Отложив газету, Прохор взглянул на сестру и залюбовался ею. Белизна ее халата и косынки особенно как-то подчеркивали целомудренную красоту ее почти детского личика.
— А-а… сестричка! — приветствовал он ее. — Ты мне вдвойне сестрица — и по медицине и по родству. Ну, как тебе, девочка, тут работается?..
— Я довольна, Проша, — сказала она.
— Не раскаиваешься, Надюша, что ушла из дому?
— Нет, братец. Я вот вырвалась из своей станицы и поняла, что до сей поры я еще не жила на свете… Какая еще я темная… Боже ты мой!.. Погляжу кругом: люди умные, ученые… А я, как дурочка… едва грамоте знаю… Вот доктор все хвалит меня, говорит, что я хорошо ухаживаю за ранеными. Непременно, говорит, подучу тебя и будешь сестрой милосердия… Мне и радостно это слышать, а в то же время и страшно…
— Чего ж страшного-то, глупая? — улыбнулся Прохор.
— Да не справлюсь я сестрой работать.
— Глупости говоришь. Не так страшен черт, как его малюют. Я вот тоже простой казак, видишь, командую эскадроном. И справляюсь, милая.
— Ну, где уж мне до тебя, — вздохнула Надя. — Ты умный. Двухклассное училище окончил…[8]
А я что… три класса только.— Дурочка ты моя милая, — притянув к себе, поцеловал ее Прохор. — У тебя все еще впереди… Вот покончим с белыми, будешь учиться… Ты хочешь учиться?..
— Уросла… Засмеют меня, ежели я такая здоровенная сяду за парту.
— Уросла, — засмеялся Прохор. — Старики учатся — и над ними не смеются.
— Вот Митя иной раз приедет ко мне, — застенчиво проговорила девушка, — и тож об учении говорит. У него большая охота к учению. Говорит, что, мол, мы оба будем учиться… А я смеюсь…
— Митя правильно говорит. Вам обоим надо учиться… Да и мне не мешает…
— Мне вот курсы б сестер милосердия окончить, — мечтательно проговорила Надя. — Я б тогда на девятом небе была…
— А если б ты институт окончила да профессором стала, на каком ты небе тогда б была?..
— Ой, что ты говоришь, братец! — замахала руками девушка. — Куда мне… Разве ж это возможно?..
— При советской власти все возможно…
В палату торопливо вошел фельдшер.
— Товарищ Ермаков, — обратился он к Прохору, — к вам приехал какой-то командир из политотдела армии… Я ему сказал, что вы ранены и не можете разговаривать, а он настойчивый. Как же быть?
— Товарищ фельдшер, может быть, с чем-нибудь важным ко мне, — сказал Прохор. — Пропустите, пожалуйста, этого командира…
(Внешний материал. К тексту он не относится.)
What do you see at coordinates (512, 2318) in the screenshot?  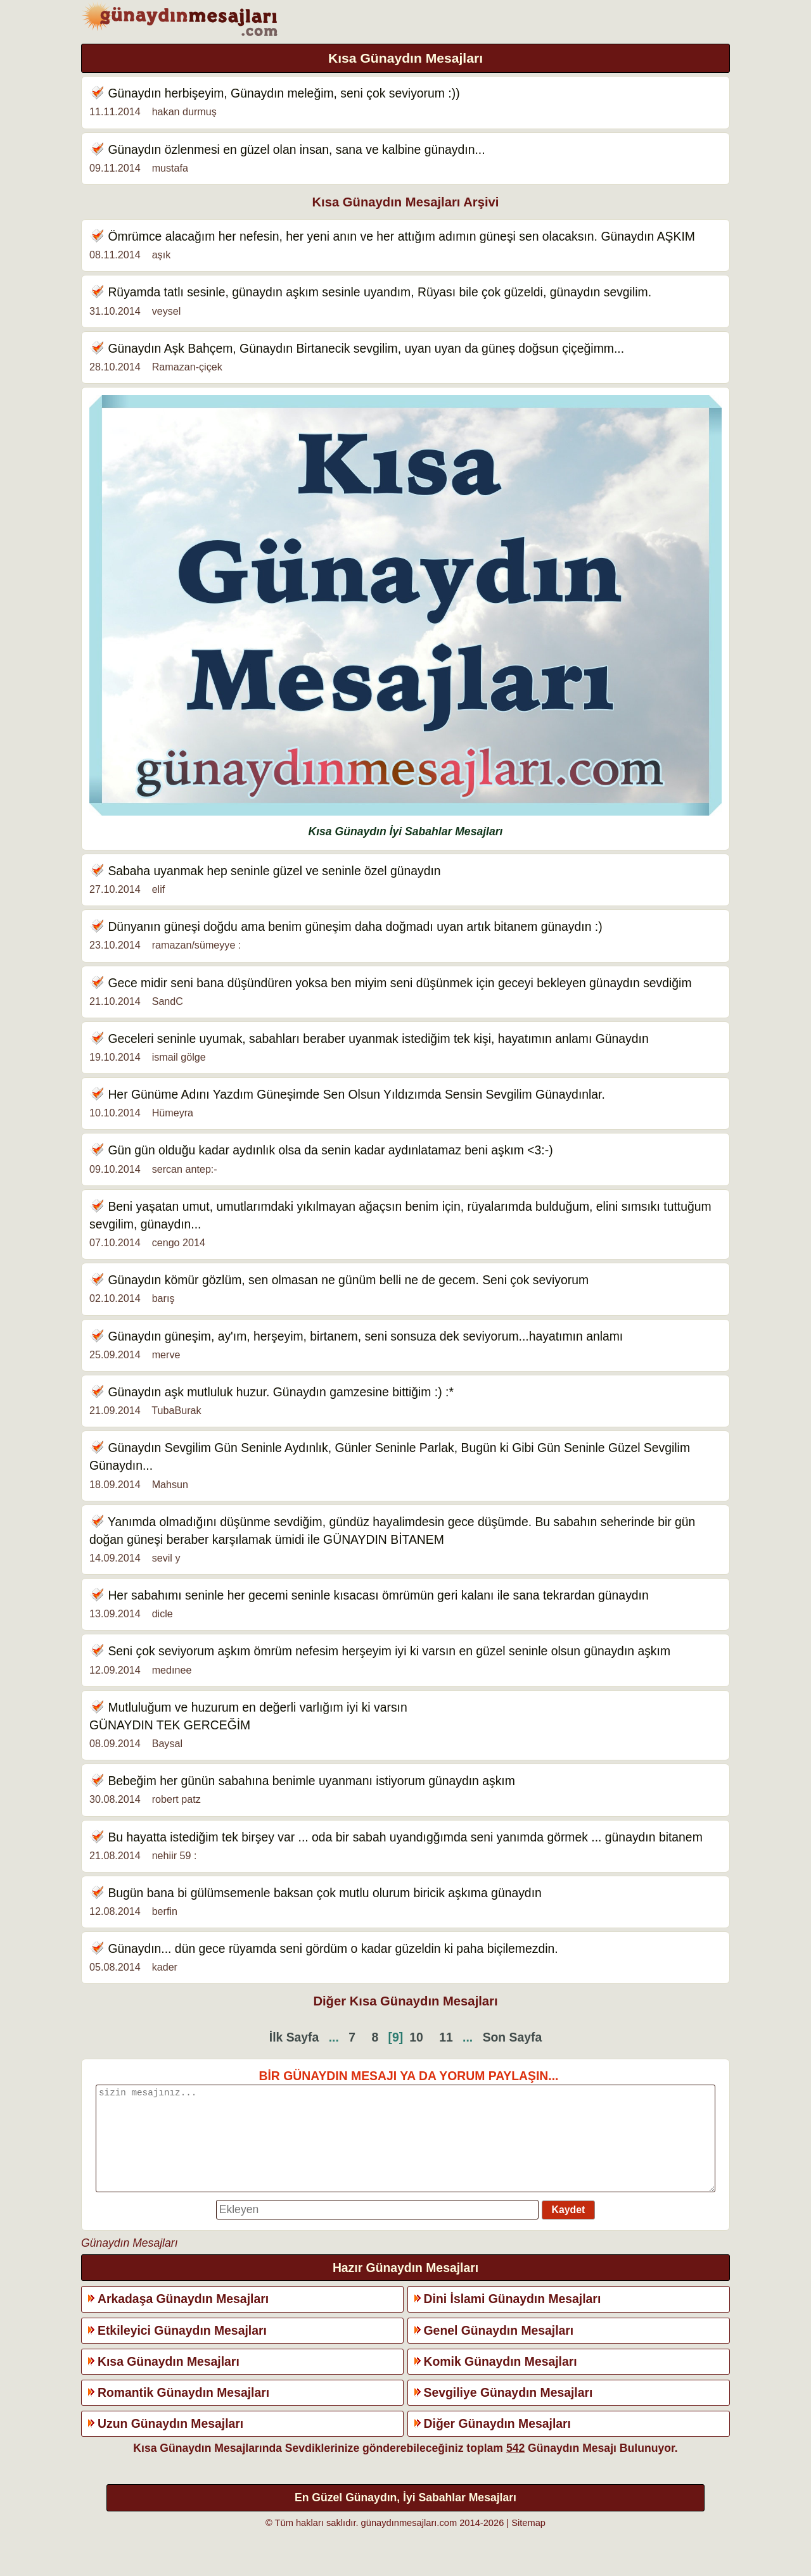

— Как хотите, конечно. Вообще-то не полагается.
Фельдшер вышел и вскоре ввел в палату одетого в больничный халат высокого, молодого мужчину лет под тридцать. Подойдя к Прохору, он отрекомендовался:
— Инструктор политотдела армии Большаков. Я к вам по делу…
— По какому?
— По очень важному, — сказал инструктор, садясь на табурет около койки Прохора. — Во-первых, разрешите узнать, как ваше самочувствие?.. А тогда уже будем говорить о деле.
— Самочувствие неплохое, товарищ Большаков. Дня через три думаю выписаться…
— Рановато, — возразил фельдшер. — Через недельку — и то еще рано… Так это, может быть, дней через десять…
— Многовато, — промолвил Большаков. — Вот если б дней через пять, то это было бы расчудесно…
— А в чем дело? — спросил Прохор.
— Сейчас поговорим, — сказал инструктор, оглядываясь на фельдшера и Надю, давая этим понять, что они здесь в данную минуту лишние.
Фельдшер с Надей вышли.
Инструктор начал рассказывать Прохору о том, что партийная прослойка в армии невелика, а особенно незначительна она в кавалерийской части Буденного.